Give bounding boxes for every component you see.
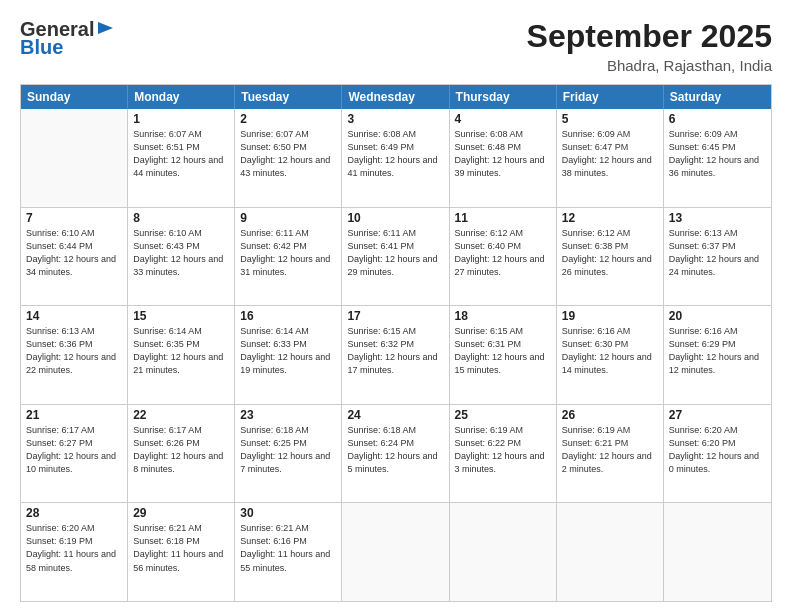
cell-info: Sunrise: 6:12 AMSunset: 6:40 PMDaylight:… [455, 227, 551, 279]
cell-info: Sunrise: 6:12 AMSunset: 6:38 PMDaylight:… [562, 227, 658, 279]
calendar-cell-13: 13Sunrise: 6:13 AMSunset: 6:37 PMDayligh… [664, 208, 771, 306]
cell-info: Sunrise: 6:09 AMSunset: 6:45 PMDaylight:… [669, 128, 766, 180]
cell-day-number: 25 [455, 408, 551, 422]
header-day-thursday: Thursday [450, 85, 557, 109]
cell-day-number: 29 [133, 506, 229, 520]
calendar-cell-23: 23Sunrise: 6:18 AMSunset: 6:25 PMDayligh… [235, 405, 342, 503]
calendar-cell-16: 16Sunrise: 6:14 AMSunset: 6:33 PMDayligh… [235, 306, 342, 404]
cell-day-number: 27 [669, 408, 766, 422]
cell-info: Sunrise: 6:20 AMSunset: 6:20 PMDaylight:… [669, 424, 766, 476]
header-day-friday: Friday [557, 85, 664, 109]
calendar-cell-15: 15Sunrise: 6:14 AMSunset: 6:35 PMDayligh… [128, 306, 235, 404]
calendar-cell-12: 12Sunrise: 6:12 AMSunset: 6:38 PMDayligh… [557, 208, 664, 306]
cell-day-number: 2 [240, 112, 336, 126]
calendar-cell-4: 4Sunrise: 6:08 AMSunset: 6:48 PMDaylight… [450, 109, 557, 207]
calendar-cell-17: 17Sunrise: 6:15 AMSunset: 6:32 PMDayligh… [342, 306, 449, 404]
calendar-cell-21: 21Sunrise: 6:17 AMSunset: 6:27 PMDayligh… [21, 405, 128, 503]
calendar-row-1: 7Sunrise: 6:10 AMSunset: 6:44 PMDaylight… [21, 207, 771, 306]
cell-day-number: 7 [26, 211, 122, 225]
cell-info: Sunrise: 6:14 AMSunset: 6:35 PMDaylight:… [133, 325, 229, 377]
header-day-tuesday: Tuesday [235, 85, 342, 109]
cell-info: Sunrise: 6:07 AMSunset: 6:50 PMDaylight:… [240, 128, 336, 180]
cell-day-number: 16 [240, 309, 336, 323]
calendar-row-2: 14Sunrise: 6:13 AMSunset: 6:36 PMDayligh… [21, 305, 771, 404]
cell-info: Sunrise: 6:18 AMSunset: 6:25 PMDaylight:… [240, 424, 336, 476]
calendar-cell-22: 22Sunrise: 6:17 AMSunset: 6:26 PMDayligh… [128, 405, 235, 503]
cell-day-number: 13 [669, 211, 766, 225]
cell-info: Sunrise: 6:20 AMSunset: 6:19 PMDaylight:… [26, 522, 122, 574]
calendar-cell-8: 8Sunrise: 6:10 AMSunset: 6:43 PMDaylight… [128, 208, 235, 306]
cell-day-number: 21 [26, 408, 122, 422]
calendar-header: SundayMondayTuesdayWednesdayThursdayFrid… [21, 85, 771, 109]
cell-info: Sunrise: 6:15 AMSunset: 6:32 PMDaylight:… [347, 325, 443, 377]
cell-day-number: 24 [347, 408, 443, 422]
cell-info: Sunrise: 6:13 AMSunset: 6:37 PMDaylight:… [669, 227, 766, 279]
cell-info: Sunrise: 6:08 AMSunset: 6:48 PMDaylight:… [455, 128, 551, 180]
cell-day-number: 23 [240, 408, 336, 422]
calendar-cell-10: 10Sunrise: 6:11 AMSunset: 6:41 PMDayligh… [342, 208, 449, 306]
cell-day-number: 17 [347, 309, 443, 323]
cell-day-number: 26 [562, 408, 658, 422]
cell-day-number: 5 [562, 112, 658, 126]
title-month: September 2025 [527, 18, 772, 55]
calendar-cell-26: 26Sunrise: 6:19 AMSunset: 6:21 PMDayligh… [557, 405, 664, 503]
cell-info: Sunrise: 6:16 AMSunset: 6:29 PMDaylight:… [669, 325, 766, 377]
cell-info: Sunrise: 6:14 AMSunset: 6:33 PMDaylight:… [240, 325, 336, 377]
calendar-cell-1: 1Sunrise: 6:07 AMSunset: 6:51 PMDaylight… [128, 109, 235, 207]
cell-info: Sunrise: 6:10 AMSunset: 6:43 PMDaylight:… [133, 227, 229, 279]
calendar-cell-18: 18Sunrise: 6:15 AMSunset: 6:31 PMDayligh… [450, 306, 557, 404]
cell-day-number: 3 [347, 112, 443, 126]
calendar-cell-11: 11Sunrise: 6:12 AMSunset: 6:40 PMDayligh… [450, 208, 557, 306]
cell-day-number: 30 [240, 506, 336, 520]
logo: General Blue [20, 18, 115, 58]
header-day-wednesday: Wednesday [342, 85, 449, 109]
cell-info: Sunrise: 6:19 AMSunset: 6:22 PMDaylight:… [455, 424, 551, 476]
calendar-cell-24: 24Sunrise: 6:18 AMSunset: 6:24 PMDayligh… [342, 405, 449, 503]
calendar-cell-30: 30Sunrise: 6:21 AMSunset: 6:16 PMDayligh… [235, 503, 342, 601]
title-block: September 2025 Bhadra, Rajasthan, India [527, 18, 772, 74]
title-location: Bhadra, Rajasthan, India [527, 57, 772, 74]
calendar-cell-empty-4-6 [664, 503, 771, 601]
cell-day-number: 10 [347, 211, 443, 225]
calendar-cell-19: 19Sunrise: 6:16 AMSunset: 6:30 PMDayligh… [557, 306, 664, 404]
cell-info: Sunrise: 6:21 AMSunset: 6:18 PMDaylight:… [133, 522, 229, 574]
calendar-cell-29: 29Sunrise: 6:21 AMSunset: 6:18 PMDayligh… [128, 503, 235, 601]
cell-info: Sunrise: 6:16 AMSunset: 6:30 PMDaylight:… [562, 325, 658, 377]
cell-day-number: 18 [455, 309, 551, 323]
cell-info: Sunrise: 6:08 AMSunset: 6:49 PMDaylight:… [347, 128, 443, 180]
calendar: SundayMondayTuesdayWednesdayThursdayFrid… [20, 84, 772, 602]
calendar-cell-2: 2Sunrise: 6:07 AMSunset: 6:50 PMDaylight… [235, 109, 342, 207]
calendar-cell-empty-4-4 [450, 503, 557, 601]
cell-day-number: 14 [26, 309, 122, 323]
logo-blue: Blue [20, 36, 115, 58]
calendar-cell-empty-4-5 [557, 503, 664, 601]
cell-info: Sunrise: 6:18 AMSunset: 6:24 PMDaylight:… [347, 424, 443, 476]
cell-day-number: 20 [669, 309, 766, 323]
cell-info: Sunrise: 6:09 AMSunset: 6:47 PMDaylight:… [562, 128, 658, 180]
header-day-sunday: Sunday [21, 85, 128, 109]
cell-info: Sunrise: 6:21 AMSunset: 6:16 PMDaylight:… [240, 522, 336, 574]
cell-info: Sunrise: 6:07 AMSunset: 6:51 PMDaylight:… [133, 128, 229, 180]
cell-info: Sunrise: 6:11 AMSunset: 6:41 PMDaylight:… [347, 227, 443, 279]
calendar-cell-25: 25Sunrise: 6:19 AMSunset: 6:22 PMDayligh… [450, 405, 557, 503]
cell-info: Sunrise: 6:11 AMSunset: 6:42 PMDaylight:… [240, 227, 336, 279]
calendar-row-0: 1Sunrise: 6:07 AMSunset: 6:51 PMDaylight… [21, 109, 771, 207]
calendar-cell-14: 14Sunrise: 6:13 AMSunset: 6:36 PMDayligh… [21, 306, 128, 404]
calendar-cell-20: 20Sunrise: 6:16 AMSunset: 6:29 PMDayligh… [664, 306, 771, 404]
calendar-cell-empty-4-3 [342, 503, 449, 601]
cell-day-number: 22 [133, 408, 229, 422]
header-day-saturday: Saturday [664, 85, 771, 109]
cell-day-number: 9 [240, 211, 336, 225]
cell-info: Sunrise: 6:13 AMSunset: 6:36 PMDaylight:… [26, 325, 122, 377]
calendar-cell-7: 7Sunrise: 6:10 AMSunset: 6:44 PMDaylight… [21, 208, 128, 306]
cell-day-number: 4 [455, 112, 551, 126]
cell-info: Sunrise: 6:17 AMSunset: 6:27 PMDaylight:… [26, 424, 122, 476]
cell-day-number: 6 [669, 112, 766, 126]
cell-day-number: 28 [26, 506, 122, 520]
calendar-body: 1Sunrise: 6:07 AMSunset: 6:51 PMDaylight… [21, 109, 771, 601]
cell-day-number: 1 [133, 112, 229, 126]
calendar-cell-6: 6Sunrise: 6:09 AMSunset: 6:45 PMDaylight… [664, 109, 771, 207]
calendar-cell-5: 5Sunrise: 6:09 AMSunset: 6:47 PMDaylight… [557, 109, 664, 207]
cell-info: Sunrise: 6:15 AMSunset: 6:31 PMDaylight:… [455, 325, 551, 377]
cell-day-number: 15 [133, 309, 229, 323]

· · ·

The task —
Only the lines holding "Blue" are wanted, so copy each of them from the material.

Response for this exercise —
logo: General Blue [20, 18, 115, 58]
logo-blue: Blue [20, 36, 115, 58]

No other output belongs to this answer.